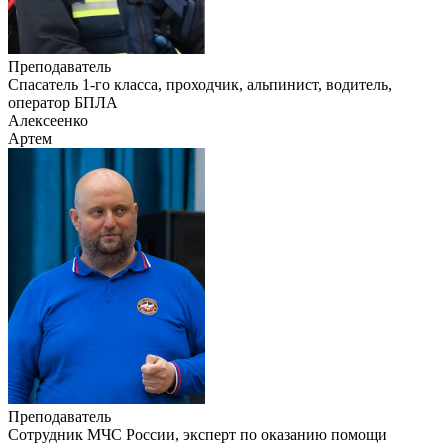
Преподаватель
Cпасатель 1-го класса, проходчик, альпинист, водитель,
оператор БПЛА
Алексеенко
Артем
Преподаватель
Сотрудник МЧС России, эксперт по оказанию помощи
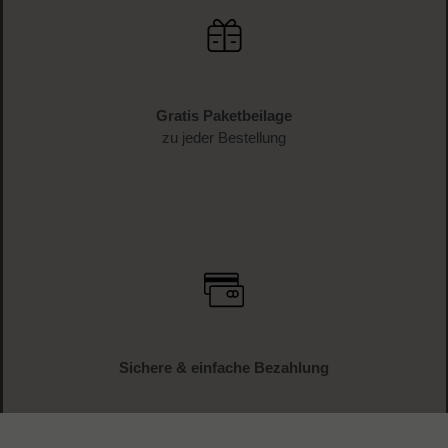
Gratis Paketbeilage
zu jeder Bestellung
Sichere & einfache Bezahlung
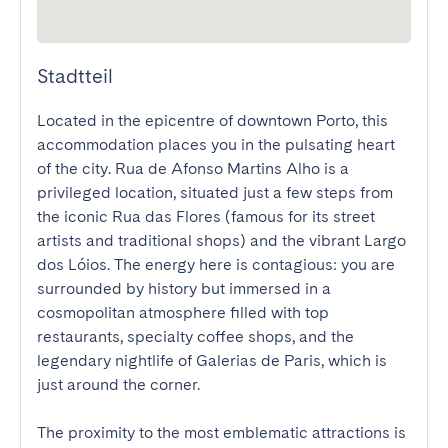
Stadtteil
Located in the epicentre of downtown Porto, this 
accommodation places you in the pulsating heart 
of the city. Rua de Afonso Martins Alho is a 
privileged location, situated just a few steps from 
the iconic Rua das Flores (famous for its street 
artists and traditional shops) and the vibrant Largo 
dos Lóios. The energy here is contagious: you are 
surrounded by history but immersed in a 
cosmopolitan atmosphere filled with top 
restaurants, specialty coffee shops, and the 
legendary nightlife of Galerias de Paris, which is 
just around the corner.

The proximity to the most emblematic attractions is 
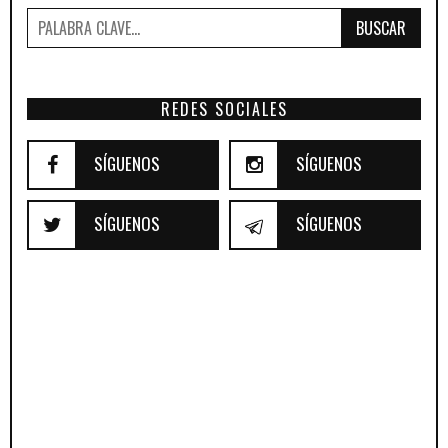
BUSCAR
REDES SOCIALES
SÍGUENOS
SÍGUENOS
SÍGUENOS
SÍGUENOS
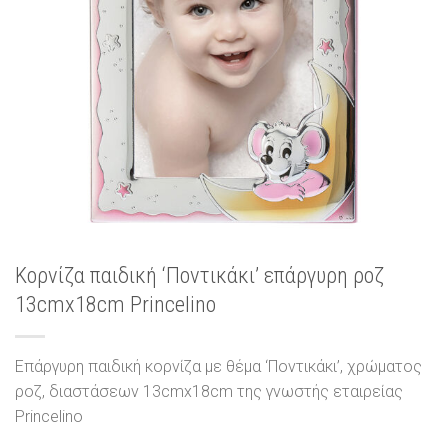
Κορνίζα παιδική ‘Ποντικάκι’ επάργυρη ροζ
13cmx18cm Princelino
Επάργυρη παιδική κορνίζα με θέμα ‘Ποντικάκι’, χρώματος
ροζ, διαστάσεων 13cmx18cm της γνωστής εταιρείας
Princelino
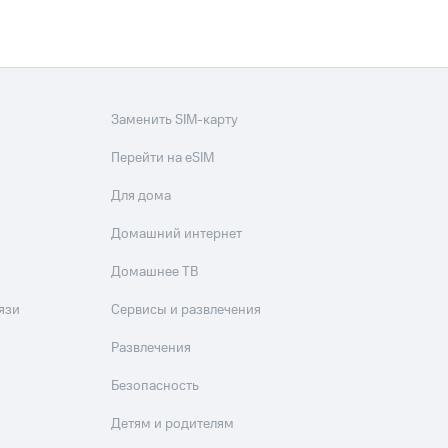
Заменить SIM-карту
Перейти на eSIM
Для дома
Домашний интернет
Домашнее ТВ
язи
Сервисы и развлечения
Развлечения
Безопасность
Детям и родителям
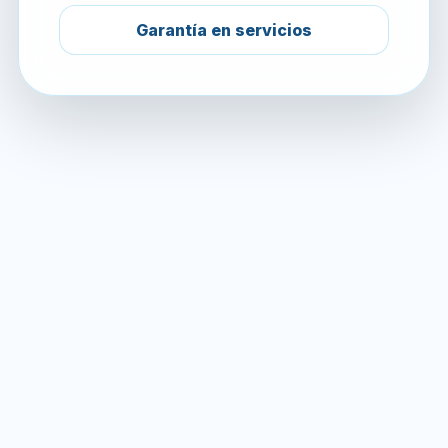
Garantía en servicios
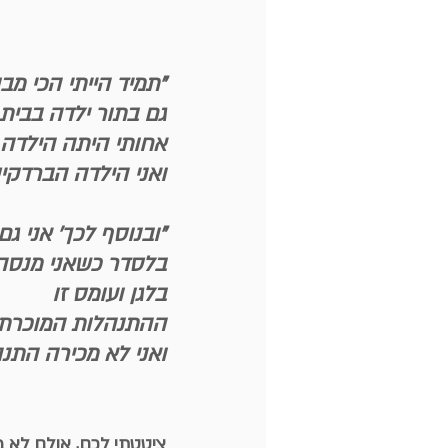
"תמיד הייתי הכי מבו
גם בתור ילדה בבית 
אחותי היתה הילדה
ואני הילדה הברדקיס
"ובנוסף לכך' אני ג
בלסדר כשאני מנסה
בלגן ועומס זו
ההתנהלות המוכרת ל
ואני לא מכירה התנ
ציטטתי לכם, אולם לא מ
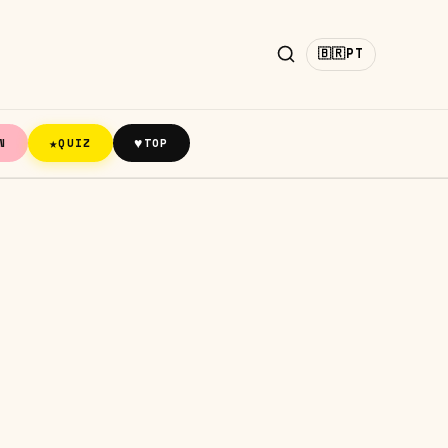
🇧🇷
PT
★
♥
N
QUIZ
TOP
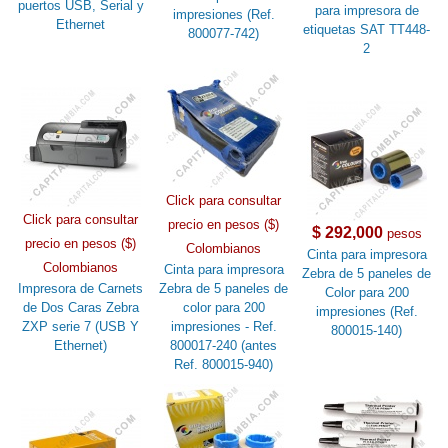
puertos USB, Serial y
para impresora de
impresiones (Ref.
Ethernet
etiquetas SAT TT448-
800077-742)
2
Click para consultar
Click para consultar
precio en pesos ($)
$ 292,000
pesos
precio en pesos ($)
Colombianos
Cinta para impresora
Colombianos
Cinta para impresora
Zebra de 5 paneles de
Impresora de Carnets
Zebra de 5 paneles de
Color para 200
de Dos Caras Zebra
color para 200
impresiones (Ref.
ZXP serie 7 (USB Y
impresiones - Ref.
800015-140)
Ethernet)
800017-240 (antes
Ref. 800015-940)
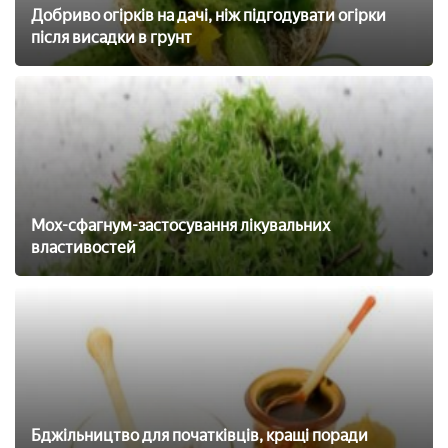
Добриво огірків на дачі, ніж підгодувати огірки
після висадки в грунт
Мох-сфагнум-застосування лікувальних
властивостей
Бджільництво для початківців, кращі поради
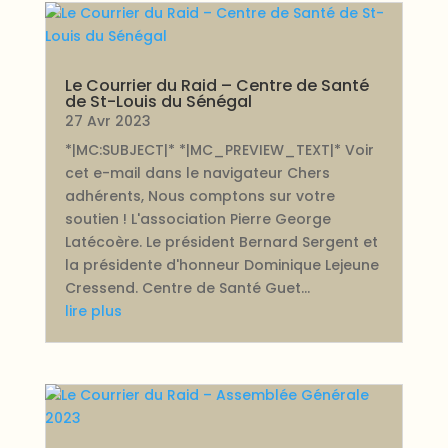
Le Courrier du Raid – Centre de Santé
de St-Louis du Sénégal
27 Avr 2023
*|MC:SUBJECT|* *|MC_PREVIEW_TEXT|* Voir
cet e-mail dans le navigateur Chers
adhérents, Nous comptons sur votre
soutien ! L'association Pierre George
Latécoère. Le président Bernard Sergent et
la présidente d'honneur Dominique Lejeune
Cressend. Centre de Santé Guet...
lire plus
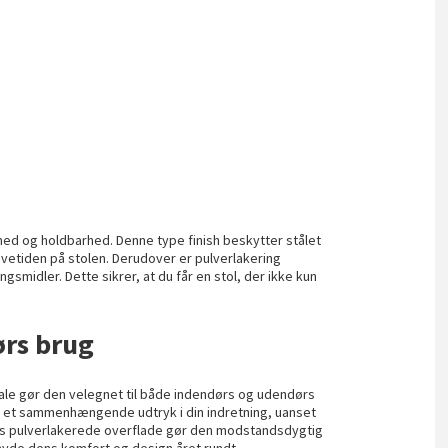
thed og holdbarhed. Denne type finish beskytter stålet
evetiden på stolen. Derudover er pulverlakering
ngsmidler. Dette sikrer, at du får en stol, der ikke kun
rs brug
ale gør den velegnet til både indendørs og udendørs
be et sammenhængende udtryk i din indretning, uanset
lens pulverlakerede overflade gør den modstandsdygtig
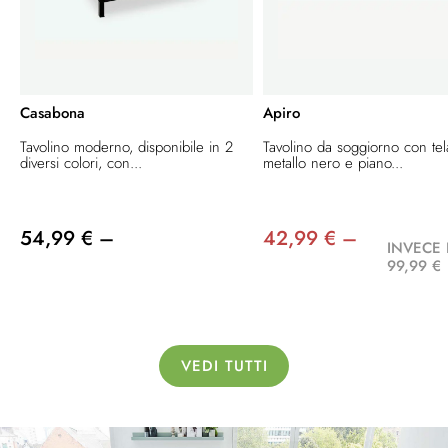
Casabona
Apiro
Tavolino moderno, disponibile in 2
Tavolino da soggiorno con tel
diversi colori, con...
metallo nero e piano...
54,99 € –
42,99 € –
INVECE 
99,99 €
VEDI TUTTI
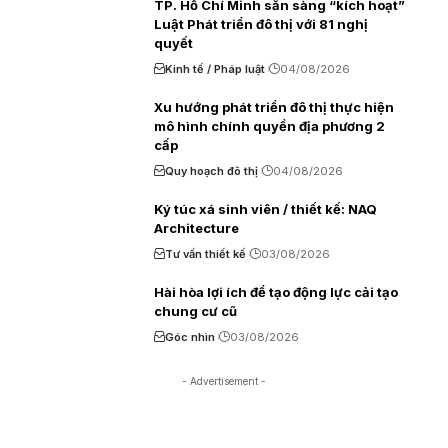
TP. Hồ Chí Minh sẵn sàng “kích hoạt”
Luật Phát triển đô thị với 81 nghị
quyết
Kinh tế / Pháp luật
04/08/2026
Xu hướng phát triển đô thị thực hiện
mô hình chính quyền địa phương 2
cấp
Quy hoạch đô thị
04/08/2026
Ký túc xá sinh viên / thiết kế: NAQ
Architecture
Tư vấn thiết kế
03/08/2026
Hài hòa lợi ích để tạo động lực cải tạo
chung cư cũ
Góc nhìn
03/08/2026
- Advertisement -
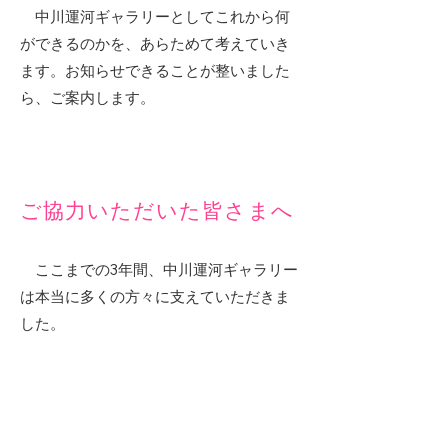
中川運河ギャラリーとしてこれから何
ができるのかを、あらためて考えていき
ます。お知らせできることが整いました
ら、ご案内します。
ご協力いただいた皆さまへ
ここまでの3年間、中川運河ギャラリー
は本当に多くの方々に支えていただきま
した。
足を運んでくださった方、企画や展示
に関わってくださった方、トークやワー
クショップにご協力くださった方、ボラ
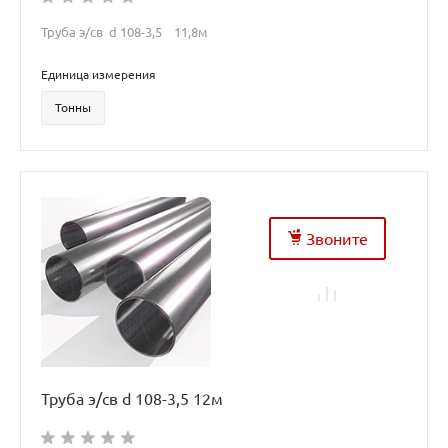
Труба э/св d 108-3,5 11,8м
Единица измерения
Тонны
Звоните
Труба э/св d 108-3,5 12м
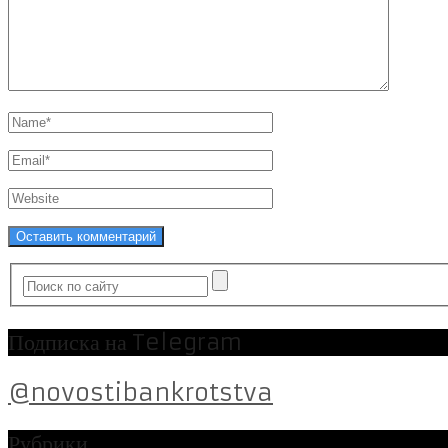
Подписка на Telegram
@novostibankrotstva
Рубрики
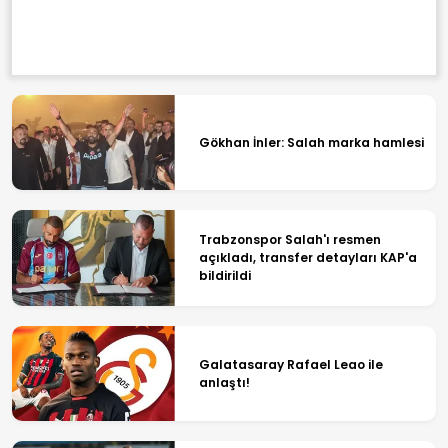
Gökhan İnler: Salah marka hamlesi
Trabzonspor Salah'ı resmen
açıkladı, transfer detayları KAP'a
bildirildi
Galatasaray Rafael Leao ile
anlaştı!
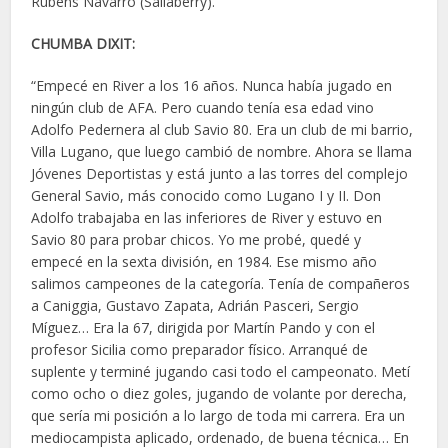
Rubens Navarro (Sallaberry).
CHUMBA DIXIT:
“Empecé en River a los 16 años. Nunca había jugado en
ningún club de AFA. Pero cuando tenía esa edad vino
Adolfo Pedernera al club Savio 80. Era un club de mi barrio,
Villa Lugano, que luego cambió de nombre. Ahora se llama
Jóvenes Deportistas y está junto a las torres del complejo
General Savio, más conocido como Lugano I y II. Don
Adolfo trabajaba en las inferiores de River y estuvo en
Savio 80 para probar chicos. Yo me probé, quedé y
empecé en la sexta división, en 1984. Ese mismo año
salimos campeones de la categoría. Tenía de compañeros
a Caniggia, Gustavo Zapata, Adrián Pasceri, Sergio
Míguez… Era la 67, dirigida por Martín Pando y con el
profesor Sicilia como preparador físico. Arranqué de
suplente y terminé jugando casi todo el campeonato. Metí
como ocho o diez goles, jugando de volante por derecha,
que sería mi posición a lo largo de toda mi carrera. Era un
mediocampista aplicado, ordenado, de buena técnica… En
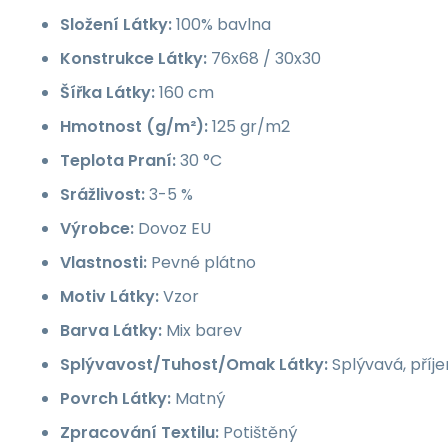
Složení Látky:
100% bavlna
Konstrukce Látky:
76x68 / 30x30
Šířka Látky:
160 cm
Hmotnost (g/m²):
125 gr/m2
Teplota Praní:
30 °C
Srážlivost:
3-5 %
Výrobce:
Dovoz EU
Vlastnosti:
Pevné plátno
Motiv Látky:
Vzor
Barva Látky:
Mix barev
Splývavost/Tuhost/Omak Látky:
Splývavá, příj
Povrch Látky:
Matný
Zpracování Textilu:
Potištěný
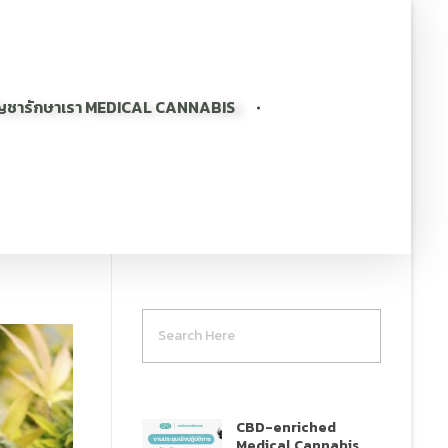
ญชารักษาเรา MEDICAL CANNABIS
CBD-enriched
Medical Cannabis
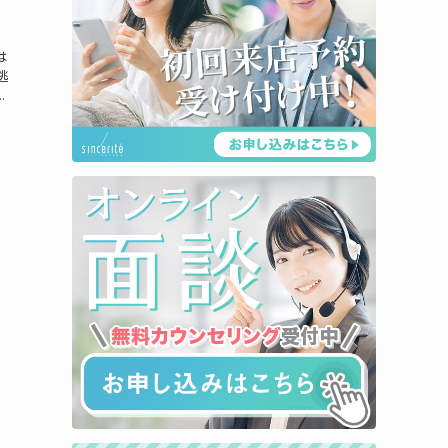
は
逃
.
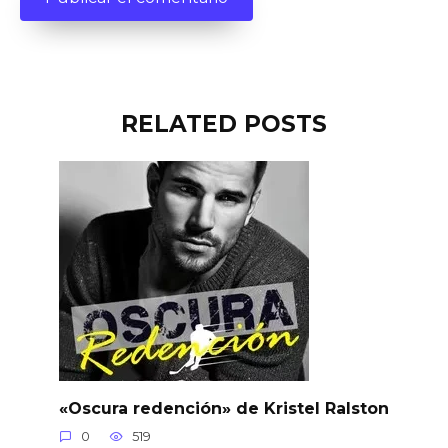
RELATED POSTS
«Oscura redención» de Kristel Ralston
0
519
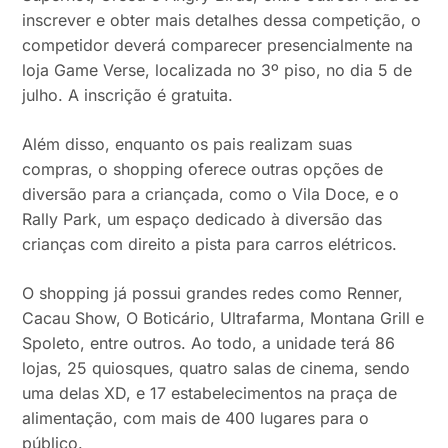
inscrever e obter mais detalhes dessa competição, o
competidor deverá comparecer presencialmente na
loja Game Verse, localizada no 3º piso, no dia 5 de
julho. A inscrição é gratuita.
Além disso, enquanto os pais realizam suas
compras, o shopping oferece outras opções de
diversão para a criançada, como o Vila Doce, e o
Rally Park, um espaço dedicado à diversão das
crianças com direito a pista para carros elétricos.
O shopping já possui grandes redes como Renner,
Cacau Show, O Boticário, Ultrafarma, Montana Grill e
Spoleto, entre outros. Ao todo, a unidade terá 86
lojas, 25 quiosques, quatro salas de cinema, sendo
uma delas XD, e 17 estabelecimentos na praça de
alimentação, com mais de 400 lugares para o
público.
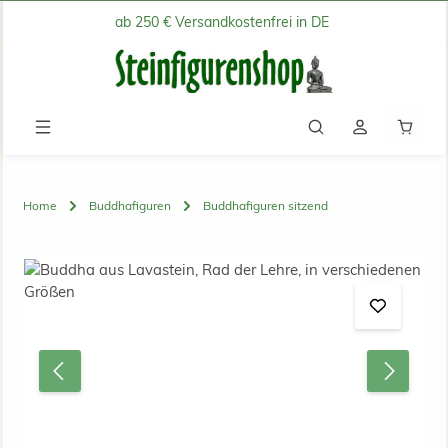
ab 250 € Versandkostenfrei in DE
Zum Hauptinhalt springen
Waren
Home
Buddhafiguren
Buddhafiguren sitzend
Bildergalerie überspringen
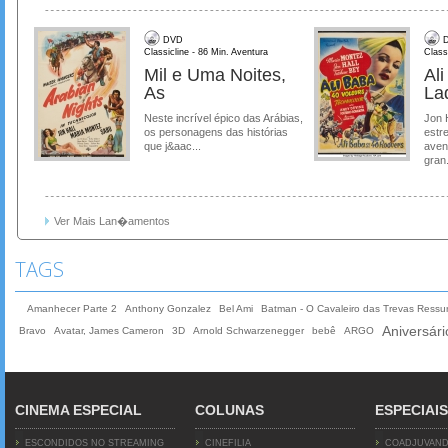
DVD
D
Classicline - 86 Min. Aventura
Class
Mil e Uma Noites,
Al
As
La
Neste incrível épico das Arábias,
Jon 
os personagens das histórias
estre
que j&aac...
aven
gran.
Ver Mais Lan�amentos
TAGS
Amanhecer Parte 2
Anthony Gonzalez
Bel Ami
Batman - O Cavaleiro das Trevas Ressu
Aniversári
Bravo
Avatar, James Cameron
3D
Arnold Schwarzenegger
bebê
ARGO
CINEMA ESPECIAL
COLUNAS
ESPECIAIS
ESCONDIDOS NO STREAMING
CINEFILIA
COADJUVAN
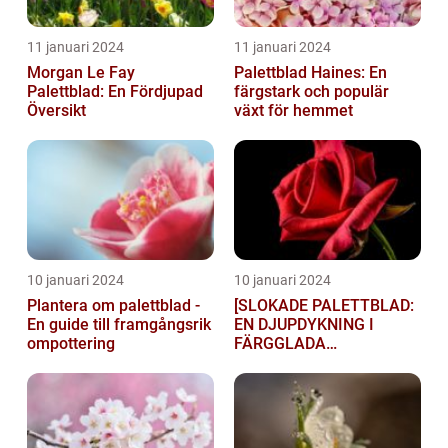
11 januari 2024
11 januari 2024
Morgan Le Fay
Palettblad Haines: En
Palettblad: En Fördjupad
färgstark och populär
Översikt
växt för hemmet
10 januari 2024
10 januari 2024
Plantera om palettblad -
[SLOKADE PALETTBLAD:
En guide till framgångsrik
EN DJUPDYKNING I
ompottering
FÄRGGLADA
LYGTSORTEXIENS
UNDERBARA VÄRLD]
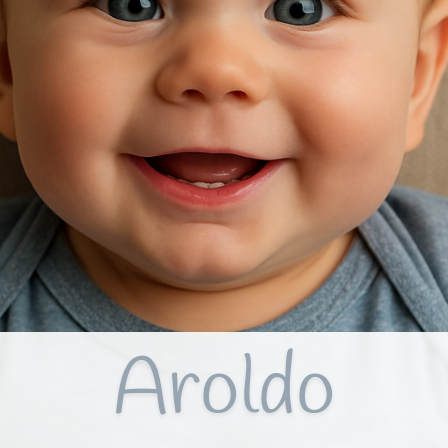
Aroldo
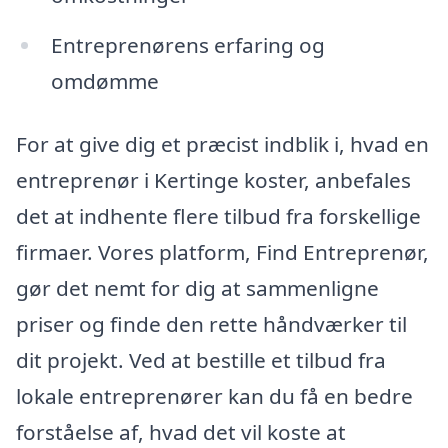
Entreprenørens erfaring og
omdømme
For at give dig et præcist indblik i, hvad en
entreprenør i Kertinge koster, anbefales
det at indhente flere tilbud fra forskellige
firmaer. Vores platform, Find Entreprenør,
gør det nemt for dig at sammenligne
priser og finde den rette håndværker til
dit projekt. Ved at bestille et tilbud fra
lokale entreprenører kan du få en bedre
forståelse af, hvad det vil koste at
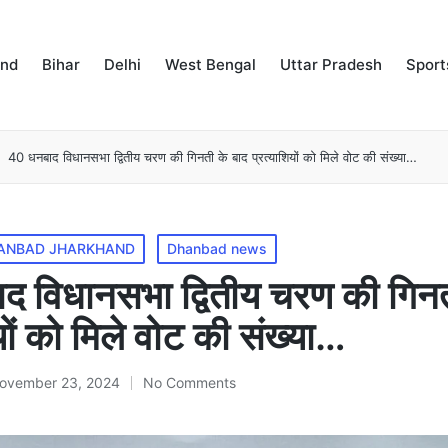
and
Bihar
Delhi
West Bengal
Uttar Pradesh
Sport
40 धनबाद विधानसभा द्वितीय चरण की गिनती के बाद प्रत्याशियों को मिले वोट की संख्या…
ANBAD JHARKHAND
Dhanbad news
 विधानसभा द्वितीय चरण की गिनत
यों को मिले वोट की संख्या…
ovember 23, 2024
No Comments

##############################

WORK ORDER
Determine how many lines in the records contain "Tavolino", and reply with the number only.

EXERCISE ANSWER
2